« Car vous savez comment nous avons demeuré dans le pays d’Égypte, et comment nous avons passé au milieu des nations [par lesquelles] vous avez passé. Vous avez vu leurs exécrations, et leurs idoles détestables, de bois et de pierre, d’argent et d’or qui sont avec eux… » (Dévarim 29,15-16)

La Torah interdit la pratique de divers cultes étrangers que le peuple servit jusqu’alors. Le Rav de Brisk[1] soulève une apparente contradiction dans les versets cités. Tout d’abord, ils parlent des idoles en termes très péjoratifs – « exécrations et idoles détestables ». Puis, la Torah décrit les matériaux qui les constituent – la pierre et le bois, l’argent et l’or, ce qui parait neutre, voire précieux et attrayant. Dans quelle catégorie faut-il donc les classer ?

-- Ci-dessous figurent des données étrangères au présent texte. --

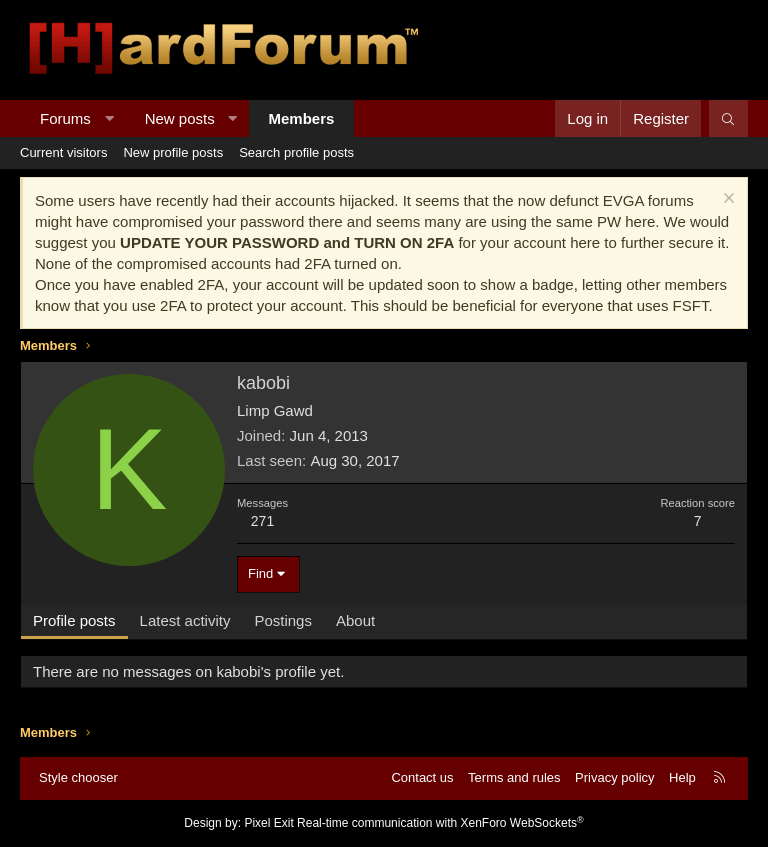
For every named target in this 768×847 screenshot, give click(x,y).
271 (262, 521)
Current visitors (63, 152)
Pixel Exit (268, 823)
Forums (65, 118)
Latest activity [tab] (185, 620)
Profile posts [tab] (74, 620)
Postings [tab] (283, 620)
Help (682, 777)
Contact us (422, 777)
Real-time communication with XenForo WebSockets (440, 823)
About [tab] (355, 620)
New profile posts (173, 152)
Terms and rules (514, 777)
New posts (180, 118)
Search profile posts (296, 152)
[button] (108, 118)
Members (302, 118)
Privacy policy (614, 777)
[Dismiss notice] (726, 200)
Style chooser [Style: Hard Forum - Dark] (78, 777)
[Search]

D’après le Rav de Brisk, ce verset nous enseigne un principe important sur la nature humaine. Quand un homme voit pour la première fois quelque chose de dégoûtant, cela le révulse. En revanche, il a tendance, au bout d’un certain temps, à s’y habituer et à ne plus en être écœuré. Cette chose est perçue comme neutre, à l’instar du bois et de la pierre. Puis, s’il continue à le voir et à s’y habituer davantage, ce qui était précédemment révoltant et abominable devient aussi beau et précieux que l’argent et l’or.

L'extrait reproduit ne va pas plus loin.